Saved data entries:
== Segment start ==

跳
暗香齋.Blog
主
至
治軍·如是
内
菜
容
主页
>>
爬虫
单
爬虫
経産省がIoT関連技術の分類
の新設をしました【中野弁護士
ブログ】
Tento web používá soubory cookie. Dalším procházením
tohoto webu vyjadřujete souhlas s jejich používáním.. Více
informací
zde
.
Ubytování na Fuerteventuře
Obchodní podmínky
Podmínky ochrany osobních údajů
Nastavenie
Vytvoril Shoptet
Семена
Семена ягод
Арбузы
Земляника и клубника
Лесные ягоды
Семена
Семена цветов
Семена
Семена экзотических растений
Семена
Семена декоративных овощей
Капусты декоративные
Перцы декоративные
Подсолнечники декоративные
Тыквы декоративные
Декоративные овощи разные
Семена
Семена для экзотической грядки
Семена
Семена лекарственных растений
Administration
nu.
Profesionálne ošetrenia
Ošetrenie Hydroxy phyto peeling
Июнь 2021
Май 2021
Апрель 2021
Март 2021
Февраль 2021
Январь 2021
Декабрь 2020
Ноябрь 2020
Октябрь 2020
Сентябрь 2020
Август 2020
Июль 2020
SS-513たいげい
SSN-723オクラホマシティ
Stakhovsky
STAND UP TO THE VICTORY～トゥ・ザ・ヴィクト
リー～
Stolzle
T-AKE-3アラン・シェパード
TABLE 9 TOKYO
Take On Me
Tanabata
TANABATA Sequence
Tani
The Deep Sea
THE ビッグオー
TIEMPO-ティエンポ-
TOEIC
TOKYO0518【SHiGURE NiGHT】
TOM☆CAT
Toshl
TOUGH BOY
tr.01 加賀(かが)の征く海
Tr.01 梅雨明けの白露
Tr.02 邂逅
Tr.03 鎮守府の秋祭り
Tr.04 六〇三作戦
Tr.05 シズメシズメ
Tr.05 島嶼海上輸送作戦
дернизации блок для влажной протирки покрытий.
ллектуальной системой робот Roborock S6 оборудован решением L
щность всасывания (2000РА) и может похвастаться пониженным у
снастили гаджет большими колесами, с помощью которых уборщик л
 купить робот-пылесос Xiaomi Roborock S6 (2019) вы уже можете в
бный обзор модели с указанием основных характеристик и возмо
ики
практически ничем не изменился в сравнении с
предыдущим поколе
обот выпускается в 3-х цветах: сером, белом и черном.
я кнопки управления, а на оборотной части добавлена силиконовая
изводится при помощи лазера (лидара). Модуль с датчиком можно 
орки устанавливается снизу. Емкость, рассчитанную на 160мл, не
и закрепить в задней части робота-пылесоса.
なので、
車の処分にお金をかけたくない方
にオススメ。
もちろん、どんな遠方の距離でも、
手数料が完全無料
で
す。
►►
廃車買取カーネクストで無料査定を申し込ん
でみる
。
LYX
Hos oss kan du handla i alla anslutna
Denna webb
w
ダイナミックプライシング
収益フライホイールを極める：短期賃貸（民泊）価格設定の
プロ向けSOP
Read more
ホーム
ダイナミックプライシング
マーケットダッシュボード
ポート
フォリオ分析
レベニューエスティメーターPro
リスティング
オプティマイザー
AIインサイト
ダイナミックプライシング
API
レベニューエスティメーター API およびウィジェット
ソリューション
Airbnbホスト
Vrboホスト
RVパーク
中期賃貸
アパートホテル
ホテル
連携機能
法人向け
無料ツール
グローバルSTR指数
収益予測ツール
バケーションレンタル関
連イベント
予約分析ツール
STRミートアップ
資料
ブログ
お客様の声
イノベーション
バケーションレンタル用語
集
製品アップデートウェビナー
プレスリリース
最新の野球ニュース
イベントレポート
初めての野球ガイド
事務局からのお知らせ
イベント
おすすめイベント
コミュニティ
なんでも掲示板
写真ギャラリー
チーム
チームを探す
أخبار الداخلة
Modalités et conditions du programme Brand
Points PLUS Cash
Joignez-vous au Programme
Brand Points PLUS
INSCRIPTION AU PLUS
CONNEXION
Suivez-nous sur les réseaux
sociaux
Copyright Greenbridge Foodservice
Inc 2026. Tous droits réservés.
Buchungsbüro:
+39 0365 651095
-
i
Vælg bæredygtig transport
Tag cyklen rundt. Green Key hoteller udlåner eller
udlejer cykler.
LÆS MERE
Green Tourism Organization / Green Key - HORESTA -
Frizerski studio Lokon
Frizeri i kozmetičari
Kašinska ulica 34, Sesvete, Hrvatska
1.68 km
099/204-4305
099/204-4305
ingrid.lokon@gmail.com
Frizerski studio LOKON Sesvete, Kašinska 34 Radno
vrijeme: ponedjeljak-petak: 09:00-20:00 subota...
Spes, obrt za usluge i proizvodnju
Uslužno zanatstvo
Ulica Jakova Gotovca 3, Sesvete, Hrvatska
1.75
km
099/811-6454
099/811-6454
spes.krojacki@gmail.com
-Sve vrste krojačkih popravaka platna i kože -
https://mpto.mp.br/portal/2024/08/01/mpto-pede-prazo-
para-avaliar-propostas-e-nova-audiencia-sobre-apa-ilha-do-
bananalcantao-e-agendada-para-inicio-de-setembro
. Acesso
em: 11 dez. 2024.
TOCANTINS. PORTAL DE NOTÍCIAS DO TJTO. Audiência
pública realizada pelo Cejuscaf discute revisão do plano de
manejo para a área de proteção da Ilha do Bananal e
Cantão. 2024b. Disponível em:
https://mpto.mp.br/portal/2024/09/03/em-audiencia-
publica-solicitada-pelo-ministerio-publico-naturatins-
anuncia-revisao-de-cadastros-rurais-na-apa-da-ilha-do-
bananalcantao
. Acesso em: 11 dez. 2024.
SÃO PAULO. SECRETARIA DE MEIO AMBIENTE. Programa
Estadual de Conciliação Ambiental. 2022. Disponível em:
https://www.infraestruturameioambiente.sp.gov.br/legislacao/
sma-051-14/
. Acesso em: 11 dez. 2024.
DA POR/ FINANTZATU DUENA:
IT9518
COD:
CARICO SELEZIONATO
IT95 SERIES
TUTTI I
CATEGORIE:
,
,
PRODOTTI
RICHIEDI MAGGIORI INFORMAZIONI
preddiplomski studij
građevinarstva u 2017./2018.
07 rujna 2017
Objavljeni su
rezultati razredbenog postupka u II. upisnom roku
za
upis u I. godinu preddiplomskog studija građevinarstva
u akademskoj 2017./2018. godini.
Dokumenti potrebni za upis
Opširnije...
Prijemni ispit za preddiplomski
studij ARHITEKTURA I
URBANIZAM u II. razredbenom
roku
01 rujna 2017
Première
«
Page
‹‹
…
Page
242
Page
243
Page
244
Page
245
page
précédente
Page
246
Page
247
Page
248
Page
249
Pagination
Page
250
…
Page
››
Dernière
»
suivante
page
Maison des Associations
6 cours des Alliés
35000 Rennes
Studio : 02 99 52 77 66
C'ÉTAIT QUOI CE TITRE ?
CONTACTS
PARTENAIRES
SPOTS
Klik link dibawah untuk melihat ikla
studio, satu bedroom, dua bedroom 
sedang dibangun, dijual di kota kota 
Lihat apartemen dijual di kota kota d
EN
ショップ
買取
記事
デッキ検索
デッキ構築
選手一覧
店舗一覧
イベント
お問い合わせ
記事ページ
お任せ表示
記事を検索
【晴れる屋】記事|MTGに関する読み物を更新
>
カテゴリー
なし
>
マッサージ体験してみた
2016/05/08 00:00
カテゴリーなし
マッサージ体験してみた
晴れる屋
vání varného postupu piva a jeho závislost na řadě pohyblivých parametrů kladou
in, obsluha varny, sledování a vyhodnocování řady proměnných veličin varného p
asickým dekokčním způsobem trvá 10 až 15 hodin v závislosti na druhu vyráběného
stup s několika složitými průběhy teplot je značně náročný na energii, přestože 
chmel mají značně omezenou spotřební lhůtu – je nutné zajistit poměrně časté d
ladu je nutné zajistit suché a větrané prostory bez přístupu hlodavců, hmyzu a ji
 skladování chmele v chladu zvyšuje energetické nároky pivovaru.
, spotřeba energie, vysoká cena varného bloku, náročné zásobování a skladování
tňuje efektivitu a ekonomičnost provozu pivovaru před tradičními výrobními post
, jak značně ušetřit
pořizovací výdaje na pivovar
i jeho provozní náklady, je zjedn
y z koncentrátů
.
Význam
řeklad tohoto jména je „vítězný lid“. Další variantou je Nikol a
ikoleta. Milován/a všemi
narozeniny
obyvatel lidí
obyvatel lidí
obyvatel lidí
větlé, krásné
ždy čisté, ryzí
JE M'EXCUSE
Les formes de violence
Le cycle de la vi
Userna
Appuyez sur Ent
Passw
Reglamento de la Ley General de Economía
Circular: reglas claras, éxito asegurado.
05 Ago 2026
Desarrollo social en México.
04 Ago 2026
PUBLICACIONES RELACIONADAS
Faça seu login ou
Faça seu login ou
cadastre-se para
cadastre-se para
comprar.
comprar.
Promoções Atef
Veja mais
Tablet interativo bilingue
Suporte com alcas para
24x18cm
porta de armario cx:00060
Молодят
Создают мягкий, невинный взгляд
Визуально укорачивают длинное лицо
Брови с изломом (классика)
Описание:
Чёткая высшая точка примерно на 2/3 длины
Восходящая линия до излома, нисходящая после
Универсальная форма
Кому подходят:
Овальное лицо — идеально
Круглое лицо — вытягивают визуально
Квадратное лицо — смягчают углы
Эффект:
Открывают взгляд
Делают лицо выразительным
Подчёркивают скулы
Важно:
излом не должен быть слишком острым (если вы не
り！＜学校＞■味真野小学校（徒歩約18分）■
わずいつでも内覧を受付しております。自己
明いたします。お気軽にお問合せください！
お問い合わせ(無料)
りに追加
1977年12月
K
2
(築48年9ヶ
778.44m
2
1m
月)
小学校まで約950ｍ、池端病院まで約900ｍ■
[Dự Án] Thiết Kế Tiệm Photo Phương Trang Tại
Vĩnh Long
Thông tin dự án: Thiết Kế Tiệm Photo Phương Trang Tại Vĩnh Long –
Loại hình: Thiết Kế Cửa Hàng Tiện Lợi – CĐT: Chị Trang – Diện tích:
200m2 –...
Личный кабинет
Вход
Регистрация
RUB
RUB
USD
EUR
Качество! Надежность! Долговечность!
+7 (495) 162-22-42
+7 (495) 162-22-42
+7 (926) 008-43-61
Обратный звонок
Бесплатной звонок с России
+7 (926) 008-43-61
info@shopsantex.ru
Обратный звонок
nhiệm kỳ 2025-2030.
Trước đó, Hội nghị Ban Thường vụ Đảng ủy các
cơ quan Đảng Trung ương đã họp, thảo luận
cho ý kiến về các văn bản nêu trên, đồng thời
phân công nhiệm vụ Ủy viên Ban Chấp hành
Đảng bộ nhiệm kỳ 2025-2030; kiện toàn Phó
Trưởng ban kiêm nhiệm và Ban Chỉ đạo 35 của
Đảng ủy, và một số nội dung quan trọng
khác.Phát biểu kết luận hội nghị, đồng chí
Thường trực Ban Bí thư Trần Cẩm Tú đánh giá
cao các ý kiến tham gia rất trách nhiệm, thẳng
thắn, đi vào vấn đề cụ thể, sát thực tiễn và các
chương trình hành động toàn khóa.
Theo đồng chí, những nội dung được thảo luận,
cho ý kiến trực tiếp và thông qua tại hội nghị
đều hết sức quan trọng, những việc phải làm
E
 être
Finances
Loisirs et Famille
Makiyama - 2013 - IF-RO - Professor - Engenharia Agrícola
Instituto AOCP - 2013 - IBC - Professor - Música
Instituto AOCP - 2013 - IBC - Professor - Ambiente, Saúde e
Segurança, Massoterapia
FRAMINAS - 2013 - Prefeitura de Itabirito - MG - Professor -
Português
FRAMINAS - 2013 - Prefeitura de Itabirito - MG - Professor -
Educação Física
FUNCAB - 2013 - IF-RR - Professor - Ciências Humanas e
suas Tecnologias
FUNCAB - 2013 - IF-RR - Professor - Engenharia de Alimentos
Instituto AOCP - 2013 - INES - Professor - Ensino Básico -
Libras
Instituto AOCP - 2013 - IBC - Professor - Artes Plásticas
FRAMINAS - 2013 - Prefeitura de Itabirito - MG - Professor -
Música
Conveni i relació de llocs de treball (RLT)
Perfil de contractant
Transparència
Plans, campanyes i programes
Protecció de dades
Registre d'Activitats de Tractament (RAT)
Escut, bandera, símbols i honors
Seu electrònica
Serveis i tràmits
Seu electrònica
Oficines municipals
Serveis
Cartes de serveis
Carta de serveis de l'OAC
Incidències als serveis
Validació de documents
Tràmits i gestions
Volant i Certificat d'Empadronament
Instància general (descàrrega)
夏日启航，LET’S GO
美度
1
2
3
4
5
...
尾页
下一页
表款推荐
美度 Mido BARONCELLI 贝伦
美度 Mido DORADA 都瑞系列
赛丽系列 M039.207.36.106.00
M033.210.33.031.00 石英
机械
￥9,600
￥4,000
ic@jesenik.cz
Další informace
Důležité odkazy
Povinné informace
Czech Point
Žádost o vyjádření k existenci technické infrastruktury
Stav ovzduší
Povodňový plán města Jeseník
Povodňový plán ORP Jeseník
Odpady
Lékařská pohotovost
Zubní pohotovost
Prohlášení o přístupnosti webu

== Segment end ==

■ What is needed: What lines in the data include the string "nghị"? Copy each one.

■ Solution:
Trước đó, Hội nghị Ban Thường vụ Đảng ủy các
khác.Phát biểu kết luận hội nghị, đồng chí
cho ý kiến trực tiếp và thông qua tại hội nghị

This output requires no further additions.